First things first. While I am of the belief that Azealia Banks does not deserve the attention she is getting from the media, I realise it is somewhat of an oxymoron that I'm putting in the effort into writing about her and allowing her to grind my gears.
Nevertheless, here we go. For those of you who have been living under a rock for the last five or so years, Azealia Banks is a rapper from Harlem in New York City. She is best known for her 2011 expletive ridden one hit wonder, 212, and for going on similarly expletive ridden rants on Twitter.
Whether it's the racist rants on Twitter directed at the likes of former One Direction member Zayn Malik, to her infamous run in with Russell Crowe, Banks has made a name for herself as an unpredictable, dangerous and unwanted media influence. Contrary to her history of almost illiterate, morally questionable and downright insane tweets would have you believe, Banks is quite smart.
Banks is and has been attempting to create a social media façade, where she is forever persecuted by whichever evil seems convenient to her at the time. She knows exactly what cards she thinks she is playing order to appeal to her fans. Who those fans are at this point, I'm not quite sure. I think it's somewhere between the type of people who shop at Hot Topic or Supré in a not ironic fashion and some distorted PC digital brigade searching for the next example to post in the latest Buzzfeed article '10 times Azealia Banks Was Actually A Feminist'.
The irony of me writing this on a website that could be considered as 'Buzzfeed-Lite' is not lost on me. But whatever.
Azealia Banks could have easily pulled this off too, and for a large part it worked. She continued to tour the world for years after 212 and her debut album, 'Broke With Expensive Taste' released in 2014...which featured the previously mentioned 212 as a lead single.
Here's a quick tip. If an album includes an artist's hit single that was released two years before that album, chances are that artist is damn desperate.
However Banks is prone to regular lapses of judgement. Luckily for us, the faceless masses of the Internet, we were allowed glimpses at the real Azealia Banks, a confused young artist who is clinging onto her 15 minutes by using Twitter to drag it out to 5 years.
Yes, an artist who built her career rapidly off her Twitter account is now watching it dissipate just as fast thanks to an inability to control herself before pressing the 'Tweet' button.
I have lost count of the endless tweets where a mundane event turns into Banks playing the victim, acting like a spoiled five year old, and plays the gender/race card when anyone questions her behaviour. Her transparency is blinding, and unfortunately for her, people aren’t as stupid as she thinks they are.

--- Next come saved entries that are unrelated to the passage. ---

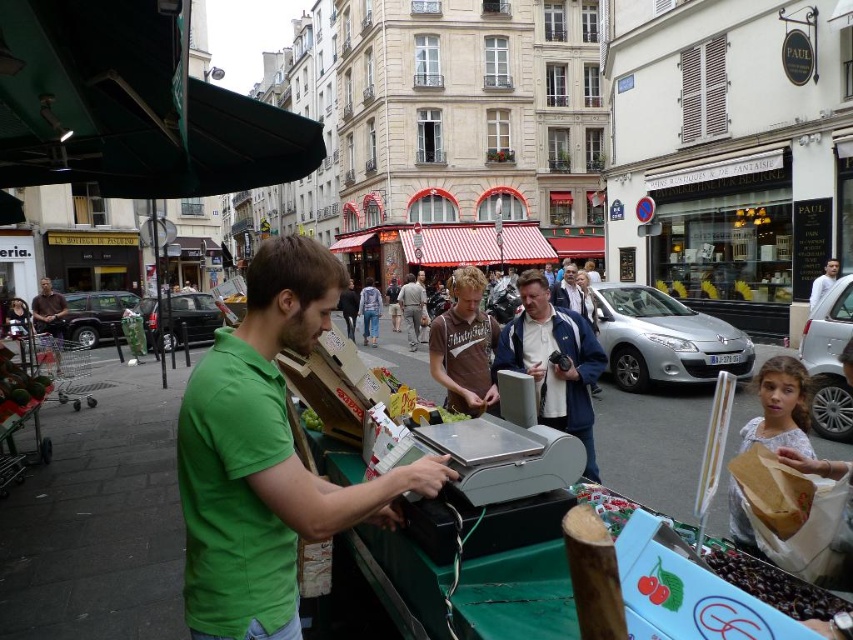 In the scene shown: You are a customer at the fruit stall and want to pay for your cherries. The vendor is wearing a green matte shirt at center and there is a matte gray cash register at center. Which object is closer to you when you are standing at the counter?

The green matte shirt at center is larger in size than the matte gray cash register at center, but their positions at the center do not indicate their distance from you. Without additional spatial information, it is impossible to determine which is closer. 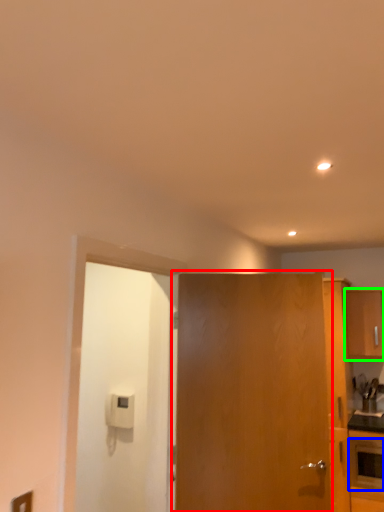 Question: Considering the real-world distances, which object is closest to door (highlighted by a red box)? appliance (highlighted by a blue box) or cabinetry (highlighted by a green box).

Choices:
 (A) appliance
 (B) cabinetry

Answer: (A) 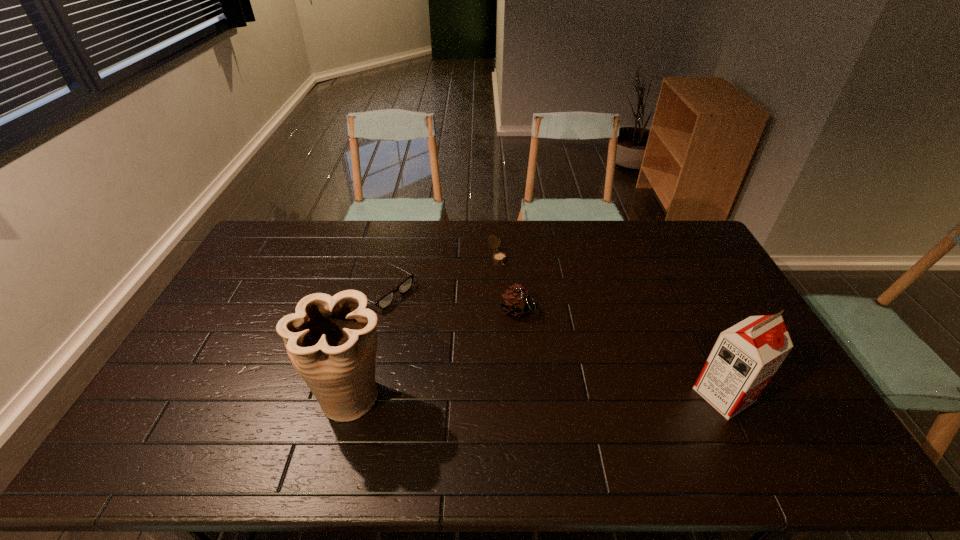 Find the location of `free space on the desktop that is between the urn and the soya milk and is positioned on the front-facing side of the shortest object`. free space on the desktop that is between the urn and the soya milk and is positioned on the front-facing side of the shortest object is located at coordinates (565, 395).

Where is `free space on the desktop that is between the urn and the soya milk and is positioned with a leaf charm attached to the third shortest object`? This screenshot has height=540, width=960. free space on the desktop that is between the urn and the soya milk and is positioned with a leaf charm attached to the third shortest object is located at coordinates (580, 395).

The width and height of the screenshot is (960, 540). In order to click on free spot on the desktop that is between the urn and the rightmost object and is positioned on the face of the compass in this screenshot , I will do `click(590, 395)`. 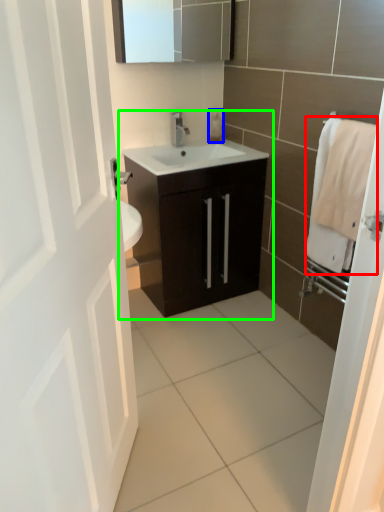 Question: Which object is positioned closest to bath towel (highlighted by a red box)? Select from soap dispenser (highlighted by a blue box) and bathroom cabinet (highlighted by a green box).

Choices:
 (A) soap dispenser
 (B) bathroom cabinet

Answer: (B) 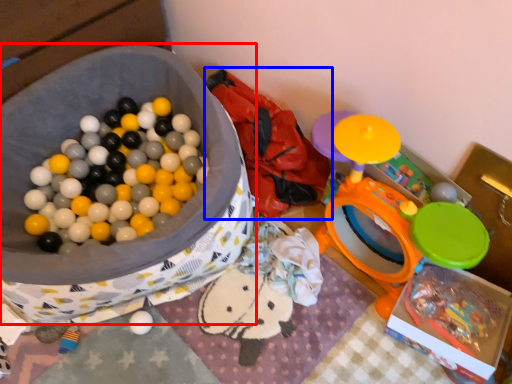 Question: Among these objects, which one is farthest to the camera, storage box (highlighted by a red box) or bean bag chair (highlighted by a blue box)?

Choices:
 (A) storage box
 (B) bean bag chair

Answer: (B) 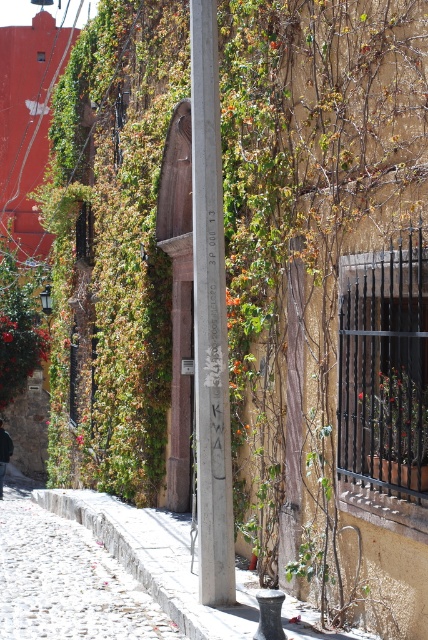 You are a street artist planning to paint a mural on the building. You notice the white cobblestone at lower left and the green leafy plant at center. Which object has a greater width?

The white cobblestone at lower left has a greater width than the green leafy plant at center.

You are a delivery person carrying a box that is 10 feet long. You need to place it between the white cobblestone at lower left and the green leafy plant at center. Will the box fit in the space between them?

The distance between the white cobblestone at lower left and the green leafy plant at center is 11.69 feet. Since the box is 10 feet long, it will fit with some space to spare. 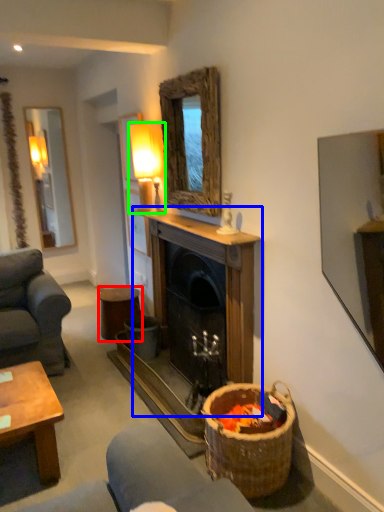 Question: Which object is positioned farthest from stool (highlighted by a red box)? Select from fireplace (highlighted by a blue box) and lamp (highlighted by a green box).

Inspirational women, from the likes of Michelle Obama to Beyonce, do not portray themselves on social media as Banks does. Instead, these women strive to find more productive solutions to combat the evident social injustices of gender inequality. 212, whilst unarguably a catchy anthem, relies heavily on the shock factor of Banks’s blasé use of socially unacceptable language. She expects people to be stunned by her lyrics, and they are...the first time they hear it. This is the perfect formula for a one hit wonder, but not the foundation for a successful career.
Banks has relied on this method to set a foundation for her career with most of her songs following a similar rough outline on her debut album. Unfortunately for her, the novelty of bad language soon wore thin, and her music was viewed for the production value it has. In the age of the Internet where it seems everyone has a voice, Banks lost hers.
Nonetheless I can help but wonder, would Azealia Banks' behaviour be tolerated if she had the musical quality to back it up? Also, how do we separate disparaging someone who discusses confrontational issues because they make us feel uncomfortable against someone who just behaves like an idiot?
As I finish up this piece, contemplating recent world events, I can't say I'm exactly comforted by the conclusion I reached.
However, that's a discussion for another today.
For the moment, settle on this. Azealia Banks, a button pushing social media manipulator whose fiery temperament has split open the façade she worked so hard for. Another sad story of an artist who fell through the cracks attempting to cling onto the spotlight.